Het Hof van Justitie herformuleerde de prejudiciële vraag in positieve zin: in essentie wenste de verwijzende rechter te weten of artikel 1, lid 1 en lid 2, onder b), van de Brussel I – verordening aldus moet worden uitgelegd dat een vordering tot schadevergoeding, onder het begrip “burgerlijke en handelszaken” in de zin van lid 1 van die bepaling valt en dus binnen de materiële werkingssfeer van de Brussel I-verordening.[1]

Het Hof bracht in herinnering dat het doorslaggevende criterium om vast te stellen onder welk gebied een (aansprakelijkheids)vordering valt, niet de procedurele context van die vordering is, maar de rechtsgrondslag ervan. Welnu, het feit dat na de opening van een insolventieprocedure een vordering wordt ingesteld door de curator en dat die curator in het belang van de schuldeisers handelt, verandert in wezen niets aan de juridische aard van die vordering, die losstaat van de insolventieprocedure en ten gronde onderworpen blijft aan regels van gemeen recht.

Vervolgens stelt het Hof vast dat alle kenmerken van de Peeters/Gatzen-vordering deel uitmaken van de procedurele context van die vordering (zie hier). Als een dergelijke vordering wordt ingesteld tijdens de insolventieprocedure is de curator naar Nederlands recht bevoegd om die vordering in te stellen in het belang van de gezamenlijke schuldeisers. De eventuele opbrengst ervan komt ten goede aan de boedel.
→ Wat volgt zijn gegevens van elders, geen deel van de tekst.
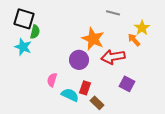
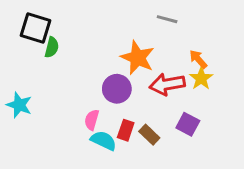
yellow star: (142, 28) -> (201, 78), moved
cyan star: (23, 47) -> (19, 105), moved
pink semicircle: (52, 80) -> (92, 120), moved
brown rectangle: (97, 103) -> (149, 135), moved

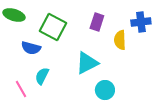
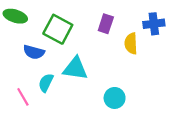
cyan triangle: (87, 63) -> (75, 69), moved, turned 35

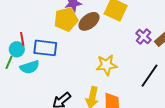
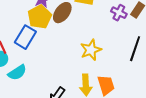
blue rectangle: (45, 48) -> (25, 37), moved, turned -50

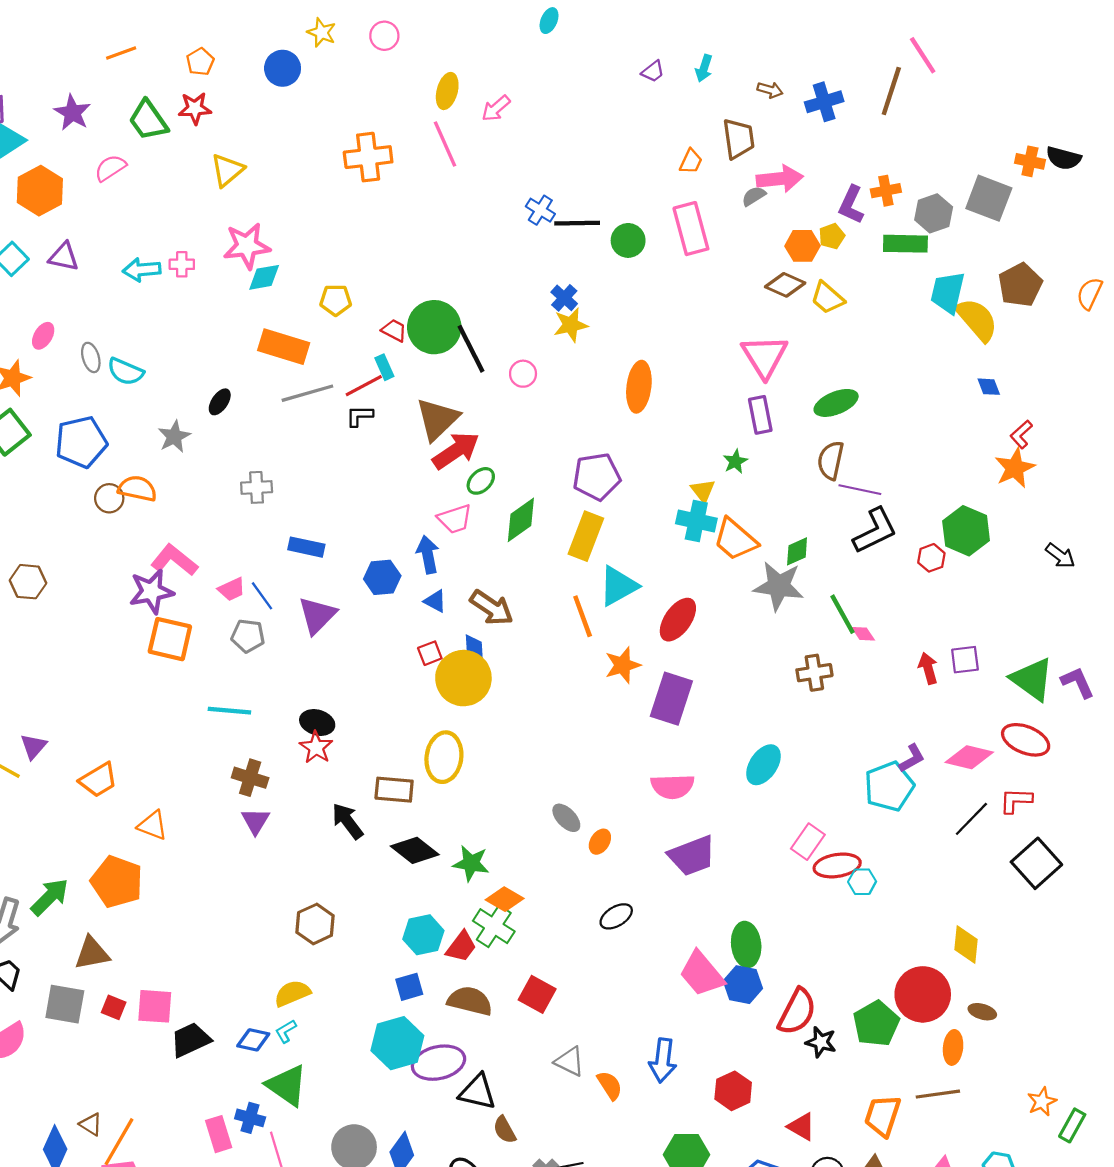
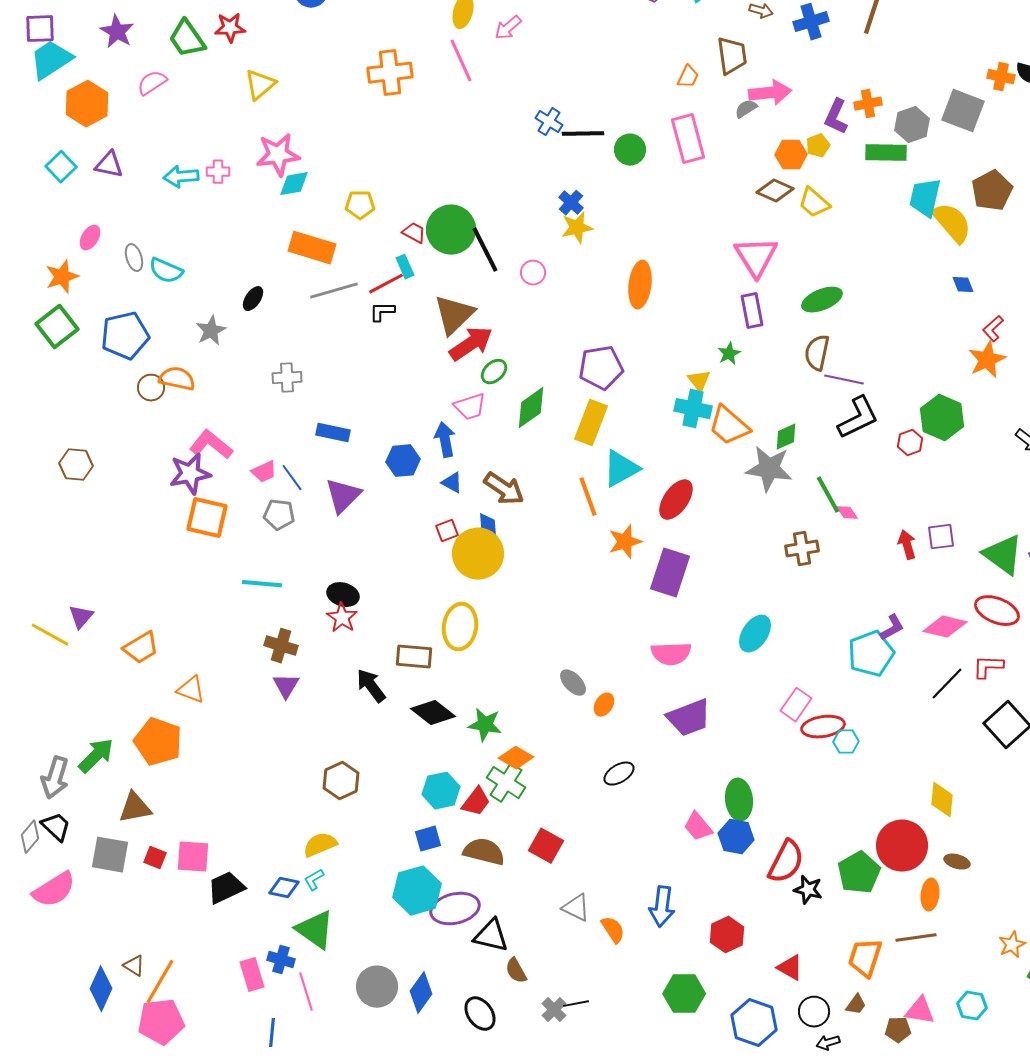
pink trapezoid: (702, 974) -> (698, 827), size x0.7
Voorts blijkt dat de vordering die de curator heeft ingesteld gestoeld is op een onrechtmatige daad. Het doel van een dergelijke vordering is dus dat de verweerder (in casu een kredietinstelling) wordt veroordeeld wegens een vermeende niet-nakoming van haar toezichtsverplichtingen.

Hoewel er in het hoofdgeding onmiskenbaar een band met de insolventieprocedure is, aangezien het gaat om een vordering die is ingeleid door de curator in het belang van de schuldeisers, erkent het Nederlandse recht dat dergelijke vordering (principieel) ook door de schuldeisers afzonderlijk kan worden ingesteld, hetzij voor, tijdens of na de insolventieprocedure, aldus het Hof van Justitie.

Op grond van het voorgaande concludeert het Hof dat een dergelijke vordering niet gegrond is op de afwijkende regels voor insolventieprocedures, maar op de gemene regels van het burgerlijk recht en het handelsrecht, zodat zij  binnen het toepassingsgebied van de Brussel I-verordening valt.

Met betrekking tot de laatste overweging van het Hof moet wel worden opgemerkt dat er ons geen toepassingsgevallen bekend zijn in de Nederlandse rechtspraak van een Peeters/Gatzenvordering die na de sluiting van het faillissement werd ingesteld.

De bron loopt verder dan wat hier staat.